All this falls apart for me when I think about Hamiltonian systems and more specifically Liouville's Theorem. If volumes in phase space are conserved for Hamiltonian systems, how does chaos arise? The solutions cannot fall into a strange attractors and I expect the Lyapounov spectrum to be symmetric.
I have read answers that make references to KAM theory, but I don't understand how that is relevant. KAM theory seems to deal with when perturbations preserve toroidal phase spaces, but if the perturbed solutions become chaotic there still lies the question as to whether or not that is in fact a solution. Or am I missing something that has to do with perturbation theory?
Let me not claim that any system that can transit into Chaos must be "Hamiltonian". But there is a very large class of such systems, to which you probably intuitivley refer, and those are systems that can be represented at microscopic level by Fokker Planck equations. Many classical cases of Chaos are of this family, such as in fluid dynamics, pattern formation, chemical reaction, mechanics, laser theory...
The Fokker Planck equations, roughly said, resemble somehow partition functions encapsulating the Hamiltonian.
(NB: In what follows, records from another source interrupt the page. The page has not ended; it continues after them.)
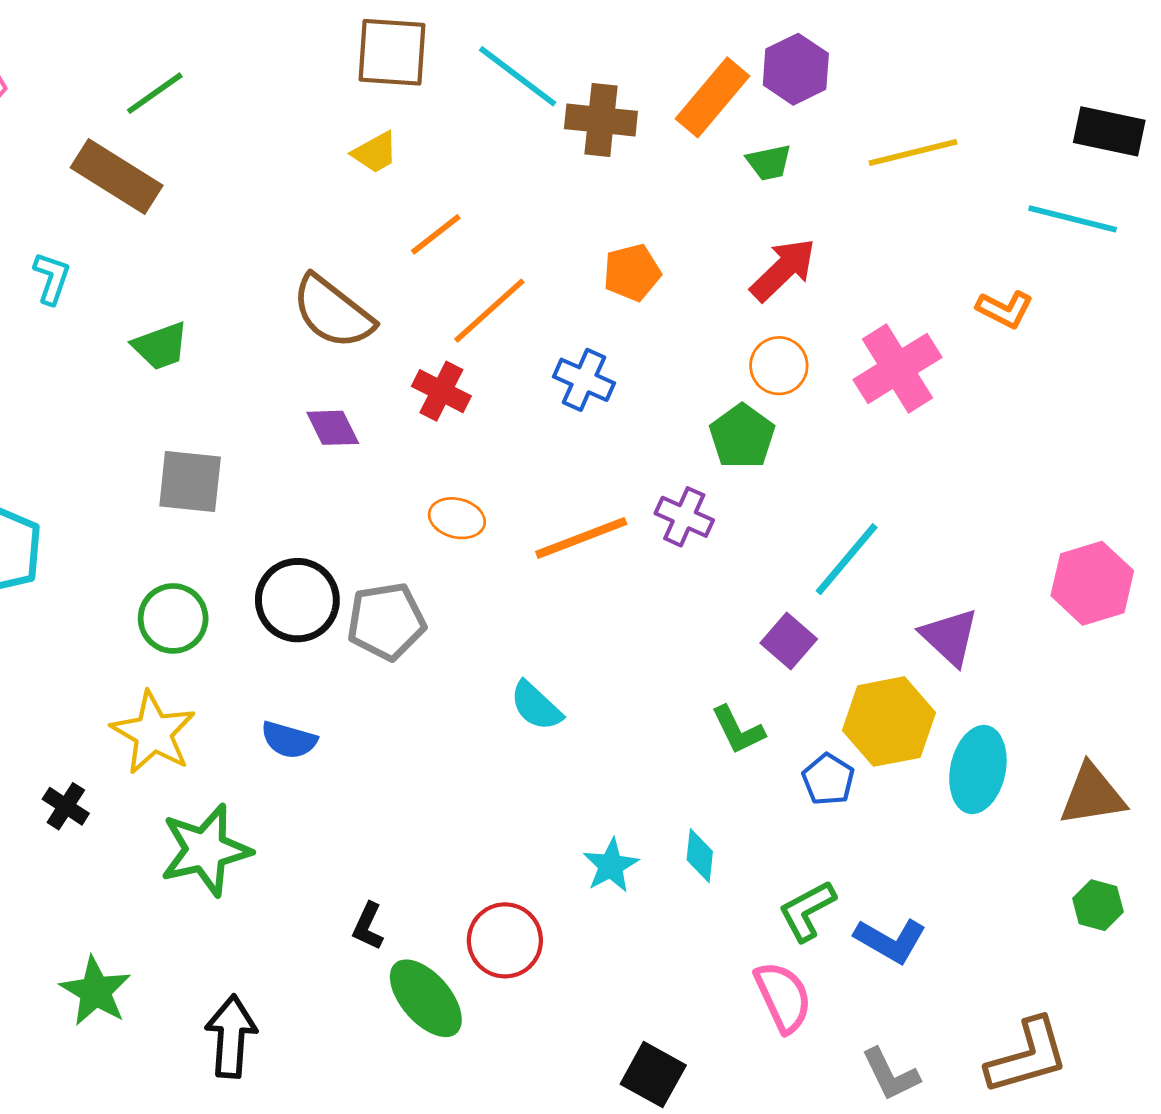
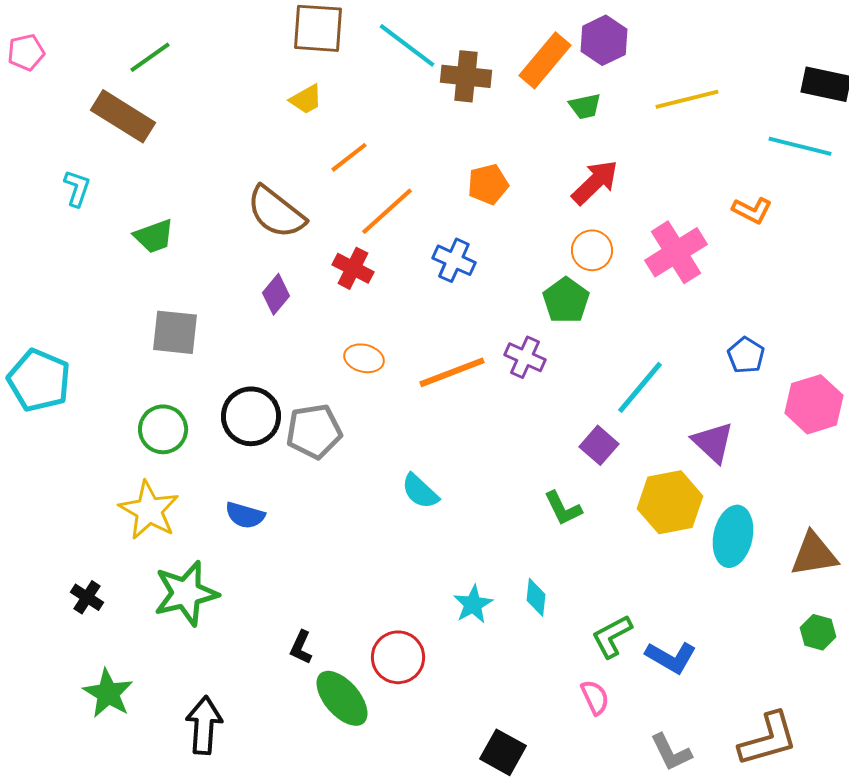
purple diamond: (333, 428) -> (276, 294), turned 66
blue pentagon: (828, 779) -> (746, 355), moved
black cross: (66, 806) -> (87, 597), moved
pink semicircle: (783, 997) -> (595, 697), size x0.7

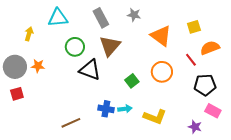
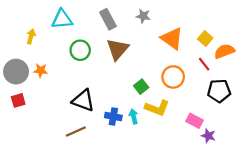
yellow square: (194, 27) -> (205, 38), moved, turned -32
black triangle: (90, 70) -> (83, 100), moved
cyan arrow: (125, 109) -> (134, 116), turned -96
pink rectangle: (213, 111) -> (195, 121), moved
yellow L-shape: (155, 117) -> (157, 108), moved

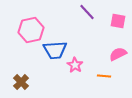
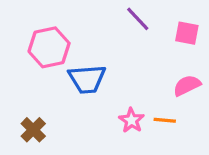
pink star: (75, 65) -> (131, 120), moved

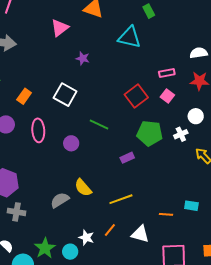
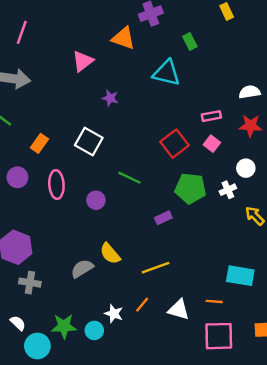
cyan rectangle: (191, 206) -> (240, 276), size x1.6
orange line: (166, 214) -> (214, 301), moved
green star: (45, 248) -> (64, 326), turned 30

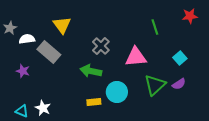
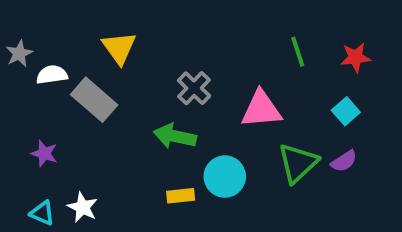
red star: (190, 16) -> (355, 57), moved
purple star: (23, 71) -> (44, 153), moved

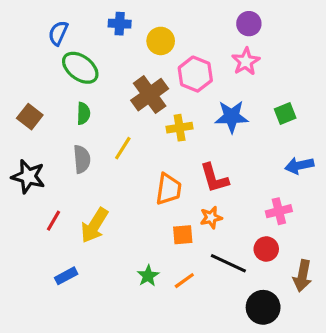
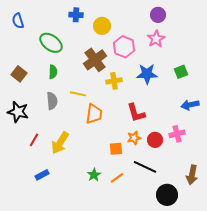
blue semicircle: (58, 33) -> (18, 21), moved, turned -42
yellow line: (123, 148) -> (78, 94), turned 70
orange trapezoid: (169, 189) -> (94, 114), moved
red circle: (266, 249) -> (155, 140), moved

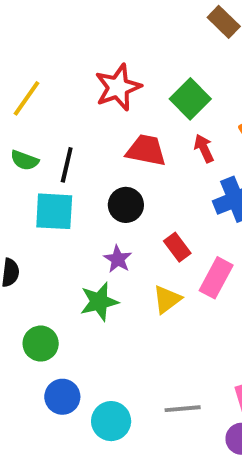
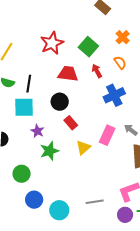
red rectangle: (177, 247) -> (71, 123), moved
purple star: (118, 259) -> (37, 131), moved

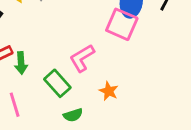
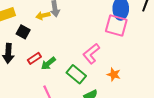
green arrow: (21, 63) -> (48, 63), turned 63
This is when you could identify, for instance, a potential.
Let me suggest you two books that will help you to learn this aspects in detail:
Stochastic Methods: A Handbook for the Natural and Social Sciences
Synergetics: Introduction and Advanced Topics
While the first will help you to learn about the Fokker-Planck equations on microscopic level the second helps you to understand the connect to how Chaos arises in such Hamiltonian systems via phase transition. The second book however not only describes Hamiltonian systems.
In general to your question, how chaos arises in Hamiltonian systems, there ara several factors some of the we collected in the following discussions:
>>>here
and >>>here
What is very basic requirement, is that your non-linear system has at least 3 instable eigen-modes while all other eigen-modes stable. Once you vary the parameters (eigenvalues) of the instable eigen-modes phase transition and bifurcations of the stable solutions of the system can occur in some cases where system behaves then chaotic. That is if for instance a system before phase transition has two instable eigen-modes and after the phase transition one more parameter (eigenvalue) gets instable and the system changes to a phase where 3 eigen-modes are instable. However this is just a scetch, and you need to rigorousely read into the stuff.